Sharpeville (also spelled Sharpville) is a township situated between two large industrial cities, Vanderbijlpark and Vereeniging, in southern Gauteng, South Africa. Sharpeville is one of the oldest of six townships in the Vaal Triangle. It was named after John Lillie Sharpe who came to South Africa from Glasgow, Scotland, as secretary of Stewarts & Lloyds. Sharpe was elected to the Vereeniging City Council in 1932 and held the position of mayor from 1934 to 1937.

The main reason for the establishment of Sharpeville was the relocation of people from "Top Location" to an area away from Vereeniging because it was felt black people were too close to Vereeniging for comfort. Because the project was intended only to relocate residents of "Top Location", and not to house additional people, it did not alleviate the housing shortage. What was planned as a five-year resettlement project beginning in 1935, in fact, took 20 years. In 1941, 16,000 people lived in "Top Location". The building of the houses only started in 1942. A sub-economic housing scheme was used for Sharpeville. Water was free but 14 houses shared one tap and there were two bathing complexes in the township. By 1946 some of the houses had their own taps and bathrooms.

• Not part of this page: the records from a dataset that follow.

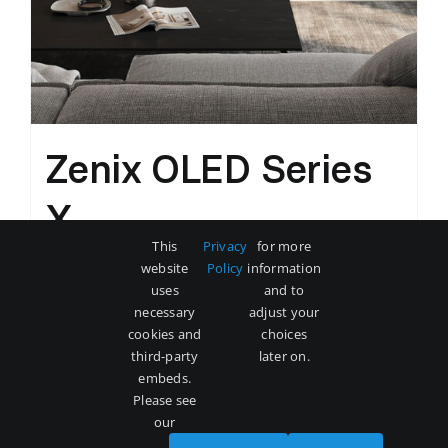
Zenix OLED Series
X
This
Privacy
for more
Original
Current
$
3,500
$
5,000
website
Policy
information
price
price
uses
and to
was:
is:
necessary
adjust your
Add to cart
Details
cookies and
choices
$5,000.
$3,500.
third-party
later on.
embeds.
Please see
our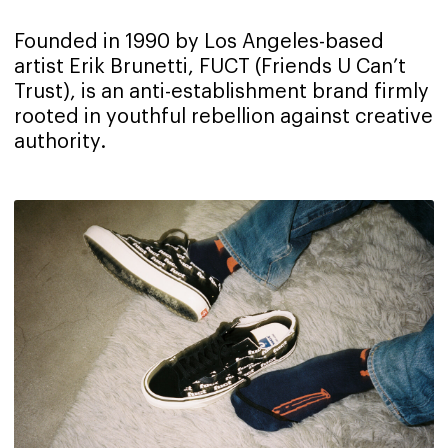
Founded in 1990 by Los Angeles-based
artist Erik Brunetti, FUCT (Friends U Can’t
Trust), is an anti-establishment brand firmly
rooted in youthful rebellion against creative
authority.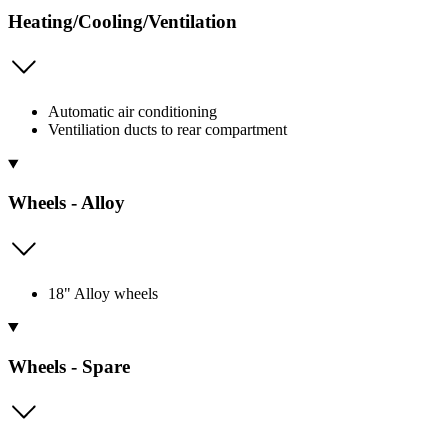
Heating/Cooling/Ventilation
Automatic air conditioning
Ventiliation ducts to rear compartment
Wheels - Alloy
18" Alloy wheels
Wheels - Spare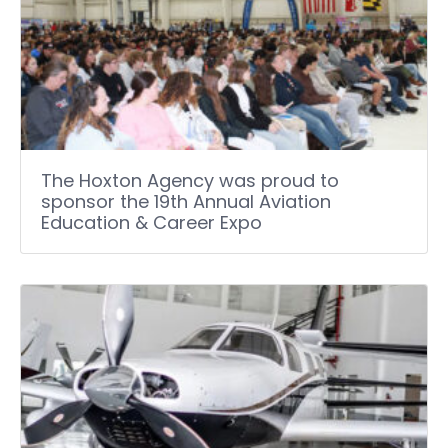
The Hoxton Agency was proud to
sponsor the 19th Annual Aviation
Education & Career Expo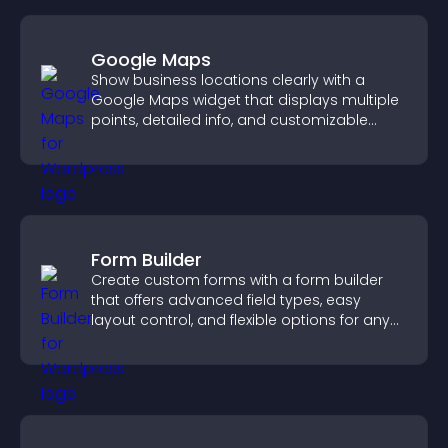
Google Maps
Show business locations clearly with a
Google Maps widget that displays multiple
points, detailed info, and customizable
styles to help visitors find you easily.
Form Builder
Create custom forms with a form builder
that offers advanced field types, easy
layout control, and flexible options for any
purpose.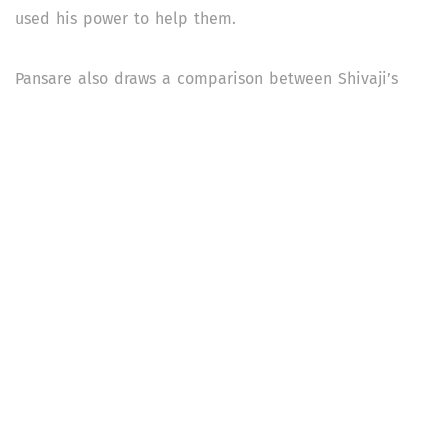
used his power to help them.
Pansare also draws a comparison between Shivaji’s
kingdom and the contemporary state. “Today's
democratic state has emerged out of people and it is
increasingly becoming alienated from them,” he writes.
“This is not to say that feudalism in Shivaji's time was
more progressive than our contemporary democracy…
feudalism is useless for us, and also whatever
democracy we have in the present form is of little use
to common people.”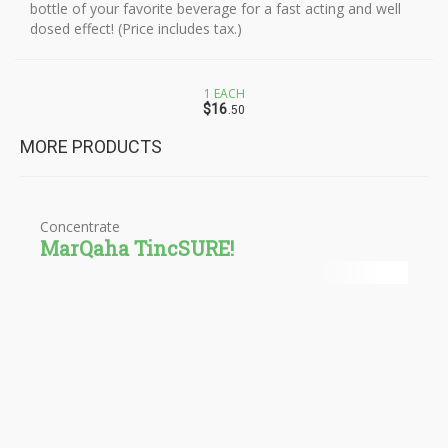
bottle of your favorite beverage for a fast acting and well
dosed effect! (Price includes tax.)
1 EACH
$16
.50
MORE PRODUCTS
Concentrate
MarQaha TincSURE!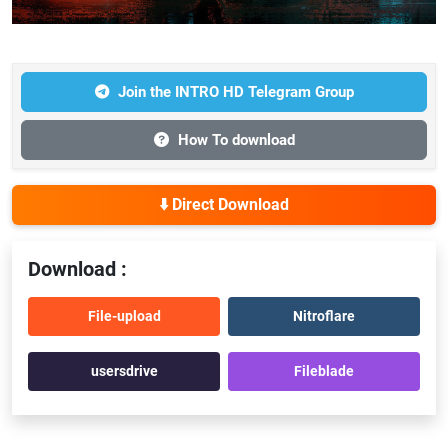
Join the INTRO HD Telegram Group
How To download
⬇️ Direct Download
Download :
File-upload
Nitroflare
usersdrive
Fileblade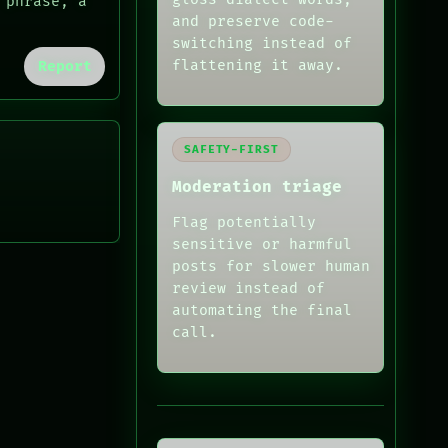
 phrase, a
and preserve code-
switching instead of
flattening it away.
Report
SAFETY-FIRST
Moderation triage
Flag potentially
sensitive or harmful
posts for slower human
review instead of
automating the final
call.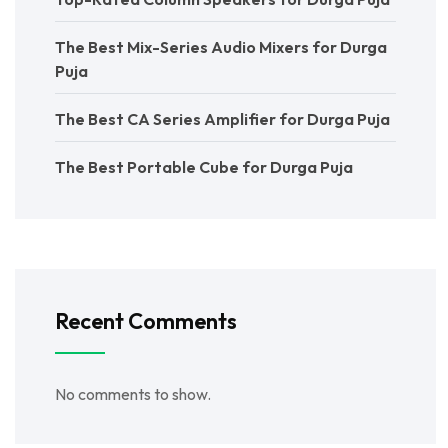
The Best Mix-Series Audio Mixers for Durga
Puja
The Best CA Series Amplifier for Durga Puja
The Best Portable Cube for Durga Puja
Recent Comments
No comments to show.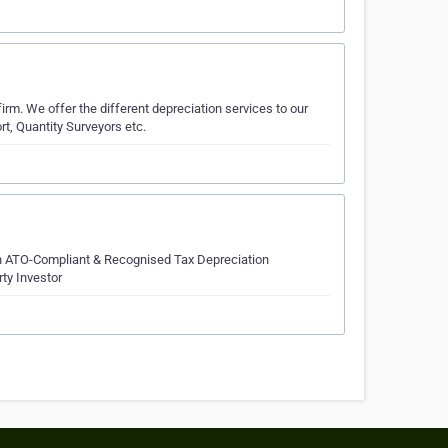
irm. We offer the different depreciation services to our
t, Quantity Surveyors etc.
 in ATO-Compliant & Recognised Tax Depreciation
rty Investor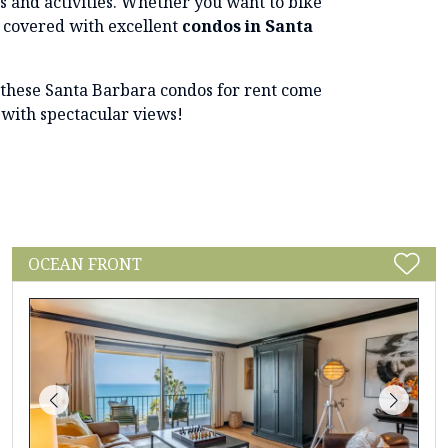
ts and activities. Whether you want to bike
u covered with excellent
condos in Santa
l, these Santa Barbara condos for rent come
 with spectacular views!
OCEAN FRONT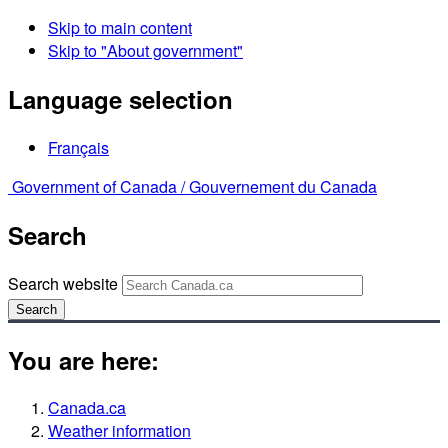
Skip to main content
Skip to "About government"
Language selection
Français
Government of Canada /
Gouvernement du Canada
Search
Search website
Search
You are here:
Canada.ca
Weather information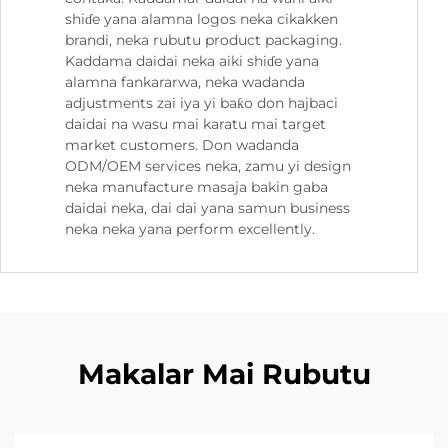
shiɗe yana alamna logos neka cikakken
brandi, neka rubutu product packaging.
Kaddama daidai neka aiki shiɗe yana
alamna fankararwa, neka wadanda
adjustments zai iya yi baƙo don hajbaci
daidai na wasu mai karatu mai target
market customers. Don wadanda
ODM/OEM services neka, zamu yi design
neka manufacture masaja bakin gaba
daidai neka, dai dai yana samun business
neka neka yana perform excellently.
Makalar Mai Rubutu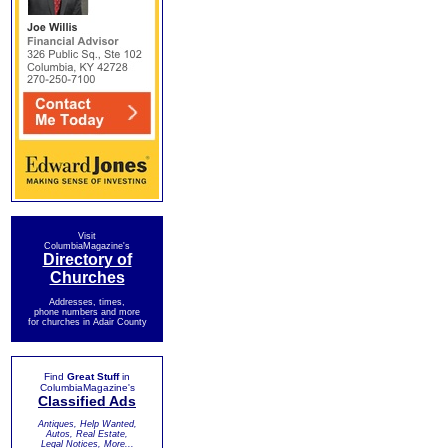
Visit
ColumbiaMagazine's
Directory of
Churches
Addresses, times,
phone numbers and more
for churches in Adair County
Find
Great Stuff
in
ColumbiaMagazine's
Classified Ads
Antiques, Help Wanted,
Autos, Real Estate,
Legal Notices, More...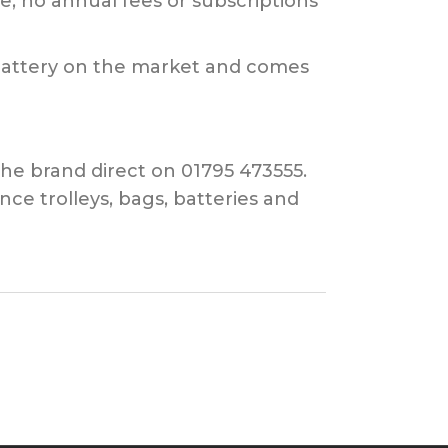
e; no annual fees or subscriptions
 battery on the market and comes
the brand direct on 01795 473555.
e trolleys, bags, batteries and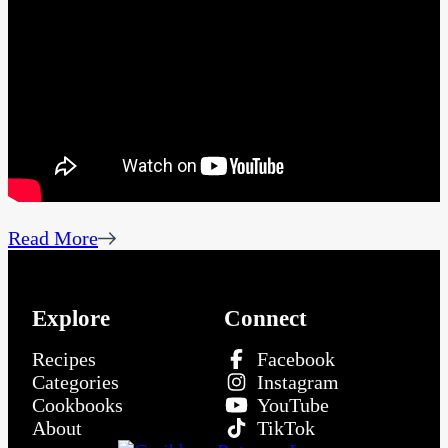
Read More
Explore
Connect
Recipes
Facebook
Categories
Instagram
Cookbooks
YouTube
About
TikTok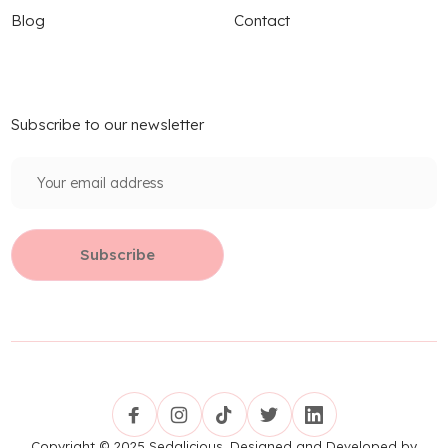
Blog
Contact
Subscribe to our newsletter
Copyright © 2025 Sedalicious. Designed and Developed by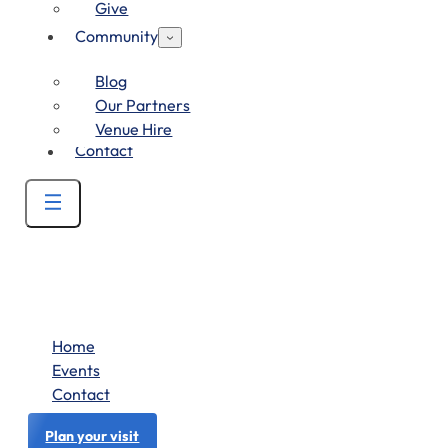
Give
Community
Blog
Our Partners
Venue Hire
Contact
Home
Events
Contact
Plan your visit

The township was first called "Sharpe Native Township" but it changed to Sharpeville in the 1950s.

==Place in South African history==
With the implementation of the apartheid government's Group Areas Act 21 of 1950, it was estimated that over 3.5 million South Africans were forcibly removed from 1960 to 1982. Of the "Top Location" residents, Blacks were moved to Sharpeville, Coloureds to Rus-ter-vaal and Indians to Roshnee. The Indians were the last ethnic group to leave "Top Location", the last residents being moved to Roshnee in 1974. In 2004, the people of Top Location were compensated for the loss of their properties and land, and an amount of R60,000 per house was paid to all former residents or dependants.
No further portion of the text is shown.